Cette méthode d'évaluation est anonyme et proposée aux salariés ayant une ancienneté notable dans
l'entreprise.
Les précautions d’usage pour l’appréciation à 360° :
• Les objectifs de la démarche être clairs et elle-même avec le mode de fonctionnement de
l’organisation ;
• Toutes les garanties de confidentialité et d’anonymat des évaluateurs doivent être réunies;
• Le questionnaire doit être pertinent cohérent avec la valeur de l’organisation et testé;
• Le rapport résultant de la consultation doit être lisible et intelligible;
• Le processus méthodique d’analyse doit déboucher sur un plan de développement efficace
faisant l’objet d’un suivi.
6.5. L’entretien
L'entretien annuel d'évaluation est un rendez-vous souvent incontournable de la fin d’année entre le
manager et ses collaborateurs.

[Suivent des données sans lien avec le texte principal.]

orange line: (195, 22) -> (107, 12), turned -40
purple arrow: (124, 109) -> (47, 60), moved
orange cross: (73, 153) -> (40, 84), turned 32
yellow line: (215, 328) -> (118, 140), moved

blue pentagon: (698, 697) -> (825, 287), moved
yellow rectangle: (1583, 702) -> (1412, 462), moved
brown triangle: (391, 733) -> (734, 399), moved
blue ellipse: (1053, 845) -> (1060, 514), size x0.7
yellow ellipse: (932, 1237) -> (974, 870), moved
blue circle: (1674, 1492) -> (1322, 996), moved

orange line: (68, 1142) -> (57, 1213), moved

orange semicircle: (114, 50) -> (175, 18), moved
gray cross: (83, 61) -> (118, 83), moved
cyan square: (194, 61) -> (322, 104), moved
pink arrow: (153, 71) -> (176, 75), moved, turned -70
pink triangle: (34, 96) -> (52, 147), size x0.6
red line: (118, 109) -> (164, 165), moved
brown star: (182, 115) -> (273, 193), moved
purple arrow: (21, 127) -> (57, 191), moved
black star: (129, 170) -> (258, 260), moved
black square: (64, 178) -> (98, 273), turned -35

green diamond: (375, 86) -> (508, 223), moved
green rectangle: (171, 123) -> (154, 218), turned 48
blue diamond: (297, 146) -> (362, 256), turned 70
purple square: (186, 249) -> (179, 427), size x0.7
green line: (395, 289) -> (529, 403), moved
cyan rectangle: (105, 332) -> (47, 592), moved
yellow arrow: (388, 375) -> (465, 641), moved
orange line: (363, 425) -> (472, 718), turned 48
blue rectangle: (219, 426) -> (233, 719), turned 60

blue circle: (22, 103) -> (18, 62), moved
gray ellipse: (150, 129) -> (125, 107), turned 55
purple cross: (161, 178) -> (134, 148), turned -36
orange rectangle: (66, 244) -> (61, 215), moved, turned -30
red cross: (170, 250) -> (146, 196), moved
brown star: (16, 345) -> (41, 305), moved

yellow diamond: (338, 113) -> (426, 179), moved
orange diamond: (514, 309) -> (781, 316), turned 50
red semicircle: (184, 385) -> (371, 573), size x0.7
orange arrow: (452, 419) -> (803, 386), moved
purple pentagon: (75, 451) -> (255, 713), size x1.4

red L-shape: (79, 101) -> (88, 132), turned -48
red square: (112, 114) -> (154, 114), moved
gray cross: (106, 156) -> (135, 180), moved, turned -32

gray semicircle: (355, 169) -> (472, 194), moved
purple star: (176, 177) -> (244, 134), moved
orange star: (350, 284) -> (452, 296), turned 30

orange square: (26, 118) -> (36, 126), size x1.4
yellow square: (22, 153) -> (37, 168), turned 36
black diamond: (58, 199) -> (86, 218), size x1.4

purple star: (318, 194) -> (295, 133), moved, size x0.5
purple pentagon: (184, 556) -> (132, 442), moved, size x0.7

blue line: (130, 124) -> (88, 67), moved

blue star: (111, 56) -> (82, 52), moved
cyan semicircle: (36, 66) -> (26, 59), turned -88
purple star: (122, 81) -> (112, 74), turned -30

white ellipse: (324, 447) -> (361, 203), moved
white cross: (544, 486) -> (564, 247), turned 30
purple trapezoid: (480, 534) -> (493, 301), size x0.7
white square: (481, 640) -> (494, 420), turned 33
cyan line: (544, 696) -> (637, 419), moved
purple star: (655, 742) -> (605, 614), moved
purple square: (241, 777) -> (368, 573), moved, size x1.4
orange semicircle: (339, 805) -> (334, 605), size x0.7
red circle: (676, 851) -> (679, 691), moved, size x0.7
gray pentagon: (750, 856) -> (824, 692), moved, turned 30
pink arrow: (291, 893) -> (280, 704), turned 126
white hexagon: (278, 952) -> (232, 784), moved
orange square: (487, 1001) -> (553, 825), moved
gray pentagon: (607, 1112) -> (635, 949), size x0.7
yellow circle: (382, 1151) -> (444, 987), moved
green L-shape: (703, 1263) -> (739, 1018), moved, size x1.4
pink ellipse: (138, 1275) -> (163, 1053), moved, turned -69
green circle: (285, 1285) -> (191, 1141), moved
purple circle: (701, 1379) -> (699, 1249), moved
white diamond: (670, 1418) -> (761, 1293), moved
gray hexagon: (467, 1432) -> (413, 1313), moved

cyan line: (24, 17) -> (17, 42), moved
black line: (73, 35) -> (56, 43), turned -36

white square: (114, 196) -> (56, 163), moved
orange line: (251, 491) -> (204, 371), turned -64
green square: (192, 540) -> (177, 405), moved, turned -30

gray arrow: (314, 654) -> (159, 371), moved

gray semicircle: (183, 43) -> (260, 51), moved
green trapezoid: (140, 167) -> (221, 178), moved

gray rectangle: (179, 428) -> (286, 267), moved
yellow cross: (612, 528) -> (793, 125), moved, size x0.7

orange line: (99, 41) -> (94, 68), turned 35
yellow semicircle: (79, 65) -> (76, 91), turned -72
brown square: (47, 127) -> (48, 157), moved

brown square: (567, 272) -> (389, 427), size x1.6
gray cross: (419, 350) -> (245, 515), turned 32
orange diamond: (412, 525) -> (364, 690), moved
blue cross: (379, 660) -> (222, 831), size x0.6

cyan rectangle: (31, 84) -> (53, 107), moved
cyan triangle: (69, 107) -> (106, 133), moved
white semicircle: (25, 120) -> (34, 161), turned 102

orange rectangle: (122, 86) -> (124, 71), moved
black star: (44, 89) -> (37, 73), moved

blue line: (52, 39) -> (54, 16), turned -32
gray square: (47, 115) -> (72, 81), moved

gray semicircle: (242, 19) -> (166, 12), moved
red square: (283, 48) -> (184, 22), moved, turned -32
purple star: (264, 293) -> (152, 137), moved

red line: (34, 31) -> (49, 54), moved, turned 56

L’occasion d'évaluer les compétences professionnelles du salarié,
d’identifier ses points forts et ceux à améliorer, de fixer des objectifs pour l’année à venir.
L’entretien d’appréciation doit pouvoir servir aux fins suivantes :
• Analyser les points forts et les points faibles et juger les corrections à apporter pour améliorer
la performance.
• Fournir une information pour décider une promotion, une mutation, une réorientation ou une
séparation.
• Servir de base à la décision d’augmentation de salaire, lorsque la politique prévoit les
rémunérations différentes pour des performances différentes.
• Favoriser une meilleure communication entre le supérieur hiérarchiques et ses collaborateurs.
Quelques pièges fréquents à éviter
• Entretien ou interrogatoire ?
• Entretien d’évaluation ou rituel inutile?
• Évaluation ou résolution de problème?
• Entretien d’évaluation ou dialogue de sourd?
• Entretien d’évaluation ou l’arroseur arrosé? (Renversement des rôles)
• Évaluation personnelle comparée (comparer le collaborateur à ses collèges).